Les joies familiales lui sont refusées puisque, pour le travailleur,
la famille n'est qu'une source de larmes ; alors, il cherche ailleurs
et il constate que la science lui a donné le moyen d'amoindrir sa
détresse
; qui donc ira le lui reprocher? Aucune loi au monde, nous le
répétons, ne peut contraindre à procréer ; il est donc inutile à
la bourgeoisie de se lamenter sur un état de choses qu'elle a créé,
qu'elle a voulu, qu'elle a cherché, en refusant à chacun la
possibilité de se nourrir et de vivre humainement. Pour son
expansion, le capitalisme a besoin présentement d'une augmentation
de la population dans certaines parties du globe ; mais l'humanité
qui souffre aujourd'hui des ravages occasionnés par l'intérêt du
capitalisme, refuse de se livrer à une prolification désordonnée.

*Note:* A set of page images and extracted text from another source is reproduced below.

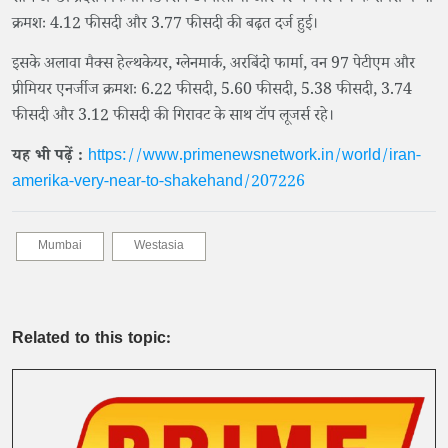
क्रमशः 4.12 फीसदी और 3.77 फीसदी की बढ़त दर्ज हुई।
इसके अलावा मैक्स हेल्थकेयर, ग्लेनमार्क, अरबिंदो फार्मा, वन 97 पेटीएम और
प्रीमियर एनर्जीज क्रमशः 6.22 फीसदी, 5.60 फीसदी, 5.38 फीसदी, 3.74
फीसदी और 3.12 फीसदी की गिरावट के साथ टॉप लूजर्स रहे।
यह भी पढ़ें :
https://www.primenewsnetwork.in/world/iran-
amerika-very-near-to-shakehand/207226
Mumbai
Westasia
Related to this topic: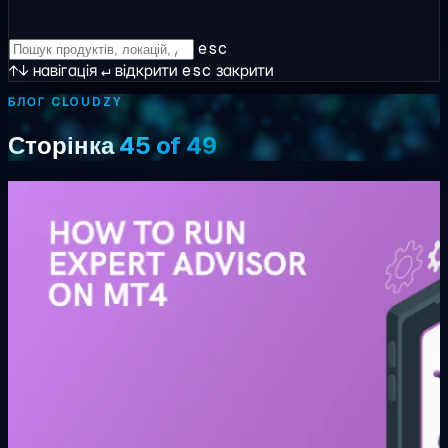
esc
↑↓
навігація
↵
відкрити
esc
закрити
БЛОГ CLOUDZY
Сторінка
45 of 49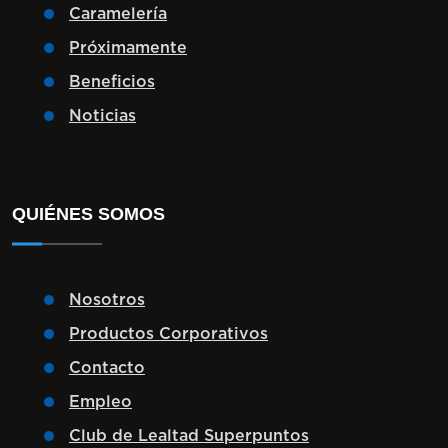
Caramelería
Próximamente
Beneficios
Noticias
QUIÉNES SOMOS
Nosotros
Productos Corporativos
Contacto
Empleo
Club de Lealtad Superpuntos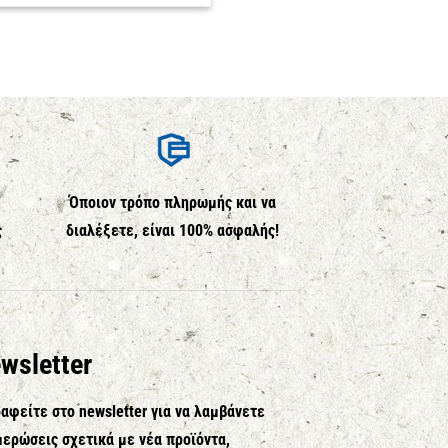
Όποιον τρόπο πληρωμής και να
ς
διαλέξετε, είναι 100% ασφαλής!
wsletter
αφείτε στο newsletter για να λαμβάνετε
ερώσεις σχετικά με νέα προϊόντα,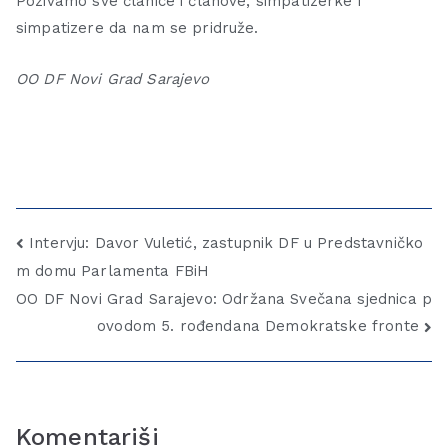
Pozivamo sve članice i članove, simpatizerke i
simpatizere da nam se pridruže.
OO DF Novi Grad Sarajevo
Intervju: Davor Vuletić, zastupnik DF u Predstavničko
m domu Parlamenta FBiH
OO DF Novi Grad Sarajevo: Održana Svečana sjednica p
ovodom 5. rođendana Demokratske fronte
Komentariši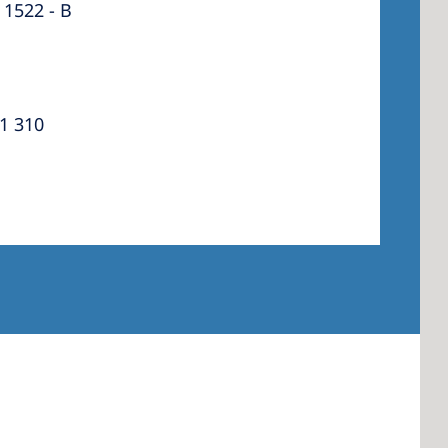
 1522 - B
 America
1 310
 States of
ca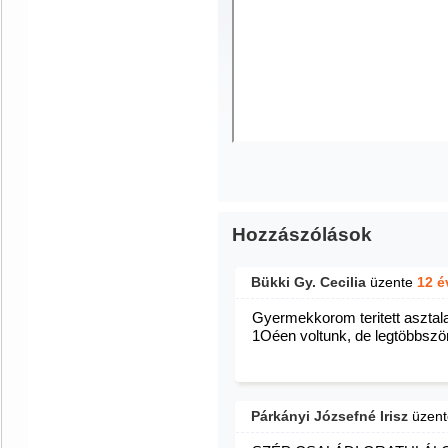
Hozzászólások
Bükki Gy. Cecilia
üzente
12 é
Gyermekkorom teritett asztal
1Oéen voltunk, de legtöbbszö
Párkányi Józsefné Irisz
üzen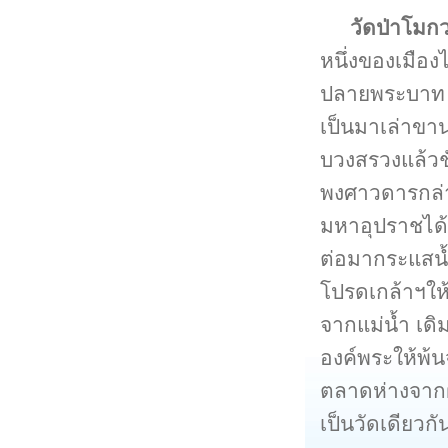
วัดป่าโมก
หนึ่งของเมือ
ปลายพระบาท 2
เป็นมาเล่าขาน
บวงสรวงแล้วชั
พงศาวดารกล่า
มหาอุปราชได้
ต่อมากระแสน้
โปรดเกล้าฯใ
จากแม่น้ำ เดิ
องค์พระให้พ้น
ตลาดห่างจากฝ
เป็นวัดเดียว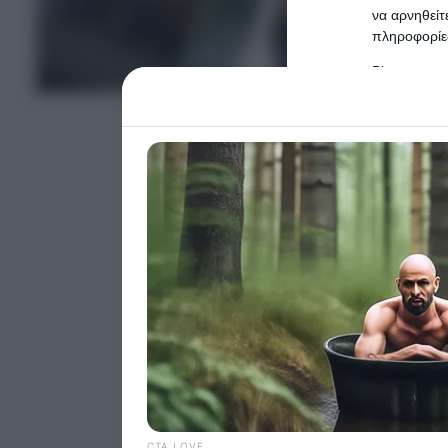
να αρνηθείτ
πληροφορίες
ΤΕΛΕΥΤΑΙΑ ΝΕΑ
Please note
information 
deny consent
in below Go
Persona
I want t
Opted 
I want t
Opted 
I want 
Advertis
Opted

En agissant ainsi, le peuple travaille non seulement pour le présent
mais il travaille aussi inconsciemment pour l'avenir, puisque, de
cette façon, il écarte le danger de la surpopulation qui pourrait
être fatale à l'humanité. Il remplit donc son rôle historique et
c'est bien. Demain, lorsque les nuages se seront effacés, et que le
peuple libéré des entraves qui le maintiennent dans un
demi-esclavage pourra en pleine quiétude envisager l'avenir, il se
penchera alors sur le brûlant problème de la « population », et
la science aidant il triomphera de tous les obstacles.